Polyp image segmentation based on parallel dilated convolution and dual attention mechanisms.
Journal:
Neural networks : the official journal of the International Neural Network Society
Published Date:
Nov 8, 2025
Abstract
Colorectal cancer is usually caused by malignant transformation of early colon polyps. Early polyps are benign, but if left untreated, they can progress to cancer. Early diagnosis of polyps can significantly improve the survival rate of patients. To overcome the challenges of small polyp localization and the blurring of segmentation boundaries caused by indistinct polyp edges in existing research on colon cancer medical image diagnosis, we propose MSFNet (Muilti-Scale Feature Unet), a polyp image segmentation model using multi-scale contextual feature extraction and re-aggregation channel attention modules. MSFNet extracts detailed information separately from spatial and channel features, which can efficiently explore image details and help locate small polyp positions. Simultaneously using channel by channel convolution and dilated convolution while maintaining a low parameter count, MSFNet can achieving strong performance on small datasets. In addition, we propose MBDCK (Multi Scale Big Dilated Conv kernel) module, which consists of dilated large convolutions with different kernel sizes in parallel, to enhance the multi-scale context information and solve the limited receptive field problem. We design skip connections to fuse feature map information at multiple scales, which enhance the model's ability to obtain global features and suppresses the extraction of irrelevant features.
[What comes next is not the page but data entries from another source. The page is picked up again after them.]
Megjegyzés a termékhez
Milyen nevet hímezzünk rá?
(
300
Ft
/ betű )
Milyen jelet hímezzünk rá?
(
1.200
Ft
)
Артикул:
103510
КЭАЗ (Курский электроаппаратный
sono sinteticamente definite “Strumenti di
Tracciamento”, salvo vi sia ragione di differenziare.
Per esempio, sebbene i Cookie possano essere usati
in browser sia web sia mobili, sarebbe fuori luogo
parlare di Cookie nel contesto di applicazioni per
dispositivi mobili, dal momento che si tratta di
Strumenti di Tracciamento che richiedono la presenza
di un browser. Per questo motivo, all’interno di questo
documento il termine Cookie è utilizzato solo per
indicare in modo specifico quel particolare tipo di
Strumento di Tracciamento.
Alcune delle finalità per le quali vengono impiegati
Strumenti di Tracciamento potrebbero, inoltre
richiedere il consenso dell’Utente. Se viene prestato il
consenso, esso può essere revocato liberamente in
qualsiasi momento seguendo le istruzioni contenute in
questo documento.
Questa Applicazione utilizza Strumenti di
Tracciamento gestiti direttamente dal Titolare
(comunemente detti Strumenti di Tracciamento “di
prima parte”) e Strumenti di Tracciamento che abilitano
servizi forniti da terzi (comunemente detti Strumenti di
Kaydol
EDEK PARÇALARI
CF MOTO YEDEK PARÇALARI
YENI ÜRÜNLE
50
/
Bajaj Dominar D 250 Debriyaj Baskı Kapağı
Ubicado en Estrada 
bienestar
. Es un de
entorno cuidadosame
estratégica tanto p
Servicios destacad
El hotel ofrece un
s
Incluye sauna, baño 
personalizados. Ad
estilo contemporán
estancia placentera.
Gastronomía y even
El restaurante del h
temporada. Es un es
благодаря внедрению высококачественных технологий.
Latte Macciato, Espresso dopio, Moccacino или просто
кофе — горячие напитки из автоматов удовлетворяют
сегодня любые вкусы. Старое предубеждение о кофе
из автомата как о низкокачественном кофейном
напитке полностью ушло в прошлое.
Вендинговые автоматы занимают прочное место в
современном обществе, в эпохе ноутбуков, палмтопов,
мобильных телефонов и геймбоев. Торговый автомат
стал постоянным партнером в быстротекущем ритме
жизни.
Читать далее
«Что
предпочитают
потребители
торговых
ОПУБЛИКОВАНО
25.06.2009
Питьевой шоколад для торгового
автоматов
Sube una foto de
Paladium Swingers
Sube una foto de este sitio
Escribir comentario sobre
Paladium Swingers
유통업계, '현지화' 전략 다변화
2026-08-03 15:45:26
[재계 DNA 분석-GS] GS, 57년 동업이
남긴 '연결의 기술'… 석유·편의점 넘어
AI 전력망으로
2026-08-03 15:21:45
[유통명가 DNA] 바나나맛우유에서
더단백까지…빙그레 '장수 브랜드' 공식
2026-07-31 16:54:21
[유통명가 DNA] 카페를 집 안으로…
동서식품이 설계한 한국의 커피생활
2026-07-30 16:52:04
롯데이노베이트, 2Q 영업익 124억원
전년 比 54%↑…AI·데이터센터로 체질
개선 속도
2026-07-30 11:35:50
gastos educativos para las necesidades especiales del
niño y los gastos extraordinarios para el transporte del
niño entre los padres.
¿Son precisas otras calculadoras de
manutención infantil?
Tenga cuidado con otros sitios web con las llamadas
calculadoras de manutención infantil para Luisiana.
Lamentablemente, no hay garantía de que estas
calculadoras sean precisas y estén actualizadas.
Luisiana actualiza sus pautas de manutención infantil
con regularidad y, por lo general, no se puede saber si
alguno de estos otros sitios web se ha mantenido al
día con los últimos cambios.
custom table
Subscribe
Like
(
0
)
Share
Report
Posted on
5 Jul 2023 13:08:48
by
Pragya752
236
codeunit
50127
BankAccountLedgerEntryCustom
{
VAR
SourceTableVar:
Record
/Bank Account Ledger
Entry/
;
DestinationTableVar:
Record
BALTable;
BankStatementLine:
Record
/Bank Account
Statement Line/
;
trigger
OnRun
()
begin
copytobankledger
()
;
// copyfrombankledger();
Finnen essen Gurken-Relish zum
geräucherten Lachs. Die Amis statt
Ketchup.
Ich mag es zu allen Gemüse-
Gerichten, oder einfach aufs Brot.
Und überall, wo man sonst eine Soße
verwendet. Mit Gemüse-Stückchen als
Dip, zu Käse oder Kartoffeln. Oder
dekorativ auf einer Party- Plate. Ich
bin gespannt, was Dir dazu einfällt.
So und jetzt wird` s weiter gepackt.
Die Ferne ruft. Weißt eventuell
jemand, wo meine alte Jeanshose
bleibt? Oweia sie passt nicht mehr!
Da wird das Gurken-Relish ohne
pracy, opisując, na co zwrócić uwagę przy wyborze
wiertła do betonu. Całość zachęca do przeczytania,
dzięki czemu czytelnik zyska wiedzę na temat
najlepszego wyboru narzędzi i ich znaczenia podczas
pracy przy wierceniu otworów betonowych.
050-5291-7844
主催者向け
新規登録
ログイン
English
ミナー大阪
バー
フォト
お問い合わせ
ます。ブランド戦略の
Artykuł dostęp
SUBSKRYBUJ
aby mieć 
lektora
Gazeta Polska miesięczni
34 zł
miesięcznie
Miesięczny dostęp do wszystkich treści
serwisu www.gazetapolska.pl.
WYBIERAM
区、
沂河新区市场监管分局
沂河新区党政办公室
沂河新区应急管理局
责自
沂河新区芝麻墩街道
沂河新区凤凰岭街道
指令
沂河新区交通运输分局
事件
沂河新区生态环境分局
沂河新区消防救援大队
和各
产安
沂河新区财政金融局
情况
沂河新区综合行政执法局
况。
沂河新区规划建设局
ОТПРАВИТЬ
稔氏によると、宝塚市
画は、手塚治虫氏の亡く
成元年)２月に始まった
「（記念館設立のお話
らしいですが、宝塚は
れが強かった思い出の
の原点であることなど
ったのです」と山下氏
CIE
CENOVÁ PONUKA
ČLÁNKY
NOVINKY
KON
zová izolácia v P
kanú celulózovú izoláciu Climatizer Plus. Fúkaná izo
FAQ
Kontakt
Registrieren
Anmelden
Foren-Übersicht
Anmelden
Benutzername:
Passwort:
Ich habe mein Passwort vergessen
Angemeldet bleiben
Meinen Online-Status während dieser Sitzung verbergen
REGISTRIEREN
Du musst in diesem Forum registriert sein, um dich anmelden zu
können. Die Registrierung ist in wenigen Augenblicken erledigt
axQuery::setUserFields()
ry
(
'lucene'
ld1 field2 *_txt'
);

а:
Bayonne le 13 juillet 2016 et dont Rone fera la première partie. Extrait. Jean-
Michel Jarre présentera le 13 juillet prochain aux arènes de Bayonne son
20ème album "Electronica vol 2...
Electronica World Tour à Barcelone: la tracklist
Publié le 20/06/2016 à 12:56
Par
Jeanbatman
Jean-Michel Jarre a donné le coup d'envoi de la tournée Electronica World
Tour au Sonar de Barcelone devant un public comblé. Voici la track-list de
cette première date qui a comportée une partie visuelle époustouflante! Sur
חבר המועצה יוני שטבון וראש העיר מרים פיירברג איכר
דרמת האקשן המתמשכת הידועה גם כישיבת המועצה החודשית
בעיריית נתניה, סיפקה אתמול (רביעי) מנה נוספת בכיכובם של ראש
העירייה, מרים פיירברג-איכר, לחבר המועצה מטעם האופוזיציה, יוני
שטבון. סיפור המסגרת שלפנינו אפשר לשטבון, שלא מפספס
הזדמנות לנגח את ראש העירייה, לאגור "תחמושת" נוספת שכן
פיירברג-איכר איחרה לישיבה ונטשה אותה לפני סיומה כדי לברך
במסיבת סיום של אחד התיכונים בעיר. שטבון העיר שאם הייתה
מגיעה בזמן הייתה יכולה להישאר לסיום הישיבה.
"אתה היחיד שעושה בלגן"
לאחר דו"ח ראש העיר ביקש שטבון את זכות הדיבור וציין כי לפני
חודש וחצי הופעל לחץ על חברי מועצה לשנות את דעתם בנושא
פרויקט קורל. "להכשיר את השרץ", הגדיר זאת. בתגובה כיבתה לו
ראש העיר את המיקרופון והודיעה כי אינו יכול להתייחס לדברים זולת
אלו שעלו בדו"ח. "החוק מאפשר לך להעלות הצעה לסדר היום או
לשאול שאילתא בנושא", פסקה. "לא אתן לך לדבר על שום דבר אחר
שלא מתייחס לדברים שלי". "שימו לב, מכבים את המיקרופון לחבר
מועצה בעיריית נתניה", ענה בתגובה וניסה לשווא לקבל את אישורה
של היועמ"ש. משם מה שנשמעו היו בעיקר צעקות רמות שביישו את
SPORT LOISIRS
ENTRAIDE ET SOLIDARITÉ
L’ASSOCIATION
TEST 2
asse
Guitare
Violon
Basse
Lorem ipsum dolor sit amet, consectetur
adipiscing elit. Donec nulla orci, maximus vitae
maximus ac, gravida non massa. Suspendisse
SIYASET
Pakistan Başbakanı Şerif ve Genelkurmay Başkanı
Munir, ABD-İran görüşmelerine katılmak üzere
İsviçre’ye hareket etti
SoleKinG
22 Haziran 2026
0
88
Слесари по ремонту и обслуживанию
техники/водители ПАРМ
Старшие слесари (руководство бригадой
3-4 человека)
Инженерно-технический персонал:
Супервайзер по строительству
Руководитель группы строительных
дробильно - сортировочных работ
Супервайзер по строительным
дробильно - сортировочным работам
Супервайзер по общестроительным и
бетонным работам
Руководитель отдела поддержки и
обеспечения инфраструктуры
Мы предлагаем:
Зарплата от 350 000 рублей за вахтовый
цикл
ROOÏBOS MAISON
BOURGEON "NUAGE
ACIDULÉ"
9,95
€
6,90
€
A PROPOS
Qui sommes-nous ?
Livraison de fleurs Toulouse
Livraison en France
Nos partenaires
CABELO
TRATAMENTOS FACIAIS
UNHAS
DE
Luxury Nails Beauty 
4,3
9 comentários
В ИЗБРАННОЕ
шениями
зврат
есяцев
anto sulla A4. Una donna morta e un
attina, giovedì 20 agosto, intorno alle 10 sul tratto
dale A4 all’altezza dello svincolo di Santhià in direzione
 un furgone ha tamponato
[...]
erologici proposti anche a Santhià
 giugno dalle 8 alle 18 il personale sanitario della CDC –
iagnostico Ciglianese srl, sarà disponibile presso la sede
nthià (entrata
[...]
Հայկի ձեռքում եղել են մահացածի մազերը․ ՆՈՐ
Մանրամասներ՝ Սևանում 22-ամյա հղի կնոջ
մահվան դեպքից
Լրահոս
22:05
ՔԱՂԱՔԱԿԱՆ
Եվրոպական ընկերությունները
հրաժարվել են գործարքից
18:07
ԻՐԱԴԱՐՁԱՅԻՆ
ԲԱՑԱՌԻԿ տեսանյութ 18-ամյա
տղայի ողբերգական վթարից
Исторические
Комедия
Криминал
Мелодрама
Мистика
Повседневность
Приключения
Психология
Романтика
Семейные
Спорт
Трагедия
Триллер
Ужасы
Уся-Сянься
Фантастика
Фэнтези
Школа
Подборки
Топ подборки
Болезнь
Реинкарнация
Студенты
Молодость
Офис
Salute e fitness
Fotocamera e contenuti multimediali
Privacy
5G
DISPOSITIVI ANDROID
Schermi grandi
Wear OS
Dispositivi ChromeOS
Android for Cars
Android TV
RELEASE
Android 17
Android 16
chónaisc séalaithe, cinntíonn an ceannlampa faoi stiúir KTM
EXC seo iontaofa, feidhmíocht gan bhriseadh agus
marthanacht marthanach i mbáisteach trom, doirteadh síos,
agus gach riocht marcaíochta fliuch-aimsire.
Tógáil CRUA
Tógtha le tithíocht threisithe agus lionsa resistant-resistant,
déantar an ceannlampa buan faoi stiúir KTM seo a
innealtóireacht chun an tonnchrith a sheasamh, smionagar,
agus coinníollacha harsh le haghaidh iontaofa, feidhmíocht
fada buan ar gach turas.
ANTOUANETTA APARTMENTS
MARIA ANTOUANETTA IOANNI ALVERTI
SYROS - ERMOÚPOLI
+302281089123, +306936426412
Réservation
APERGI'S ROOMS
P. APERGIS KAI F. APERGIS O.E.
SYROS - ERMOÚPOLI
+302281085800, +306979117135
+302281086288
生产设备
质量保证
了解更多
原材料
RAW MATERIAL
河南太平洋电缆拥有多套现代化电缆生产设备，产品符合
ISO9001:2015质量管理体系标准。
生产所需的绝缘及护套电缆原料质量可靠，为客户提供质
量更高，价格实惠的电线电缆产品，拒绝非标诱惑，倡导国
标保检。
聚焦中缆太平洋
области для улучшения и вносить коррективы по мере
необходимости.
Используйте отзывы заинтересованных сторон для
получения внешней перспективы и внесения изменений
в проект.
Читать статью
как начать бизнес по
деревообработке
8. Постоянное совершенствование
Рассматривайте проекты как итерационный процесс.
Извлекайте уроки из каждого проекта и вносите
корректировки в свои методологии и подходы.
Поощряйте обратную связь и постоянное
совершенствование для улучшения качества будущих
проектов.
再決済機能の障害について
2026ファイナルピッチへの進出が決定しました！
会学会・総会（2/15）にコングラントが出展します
Theoretical analysis and extensive experimental results demonstrate that the method proposed in this paper, compared to existing advanced medical image segmentation methods, has fewer parameters while achieving excellent segmentation accuracy and generalization ability. On CVC-ClinicDB, MSFNet attains a Dice of 0.892 and an mIoU of 0.926, out-performing U-Net by about 10% in mIoU and surpassing recent advanced models such as PraNet and SwinUNet.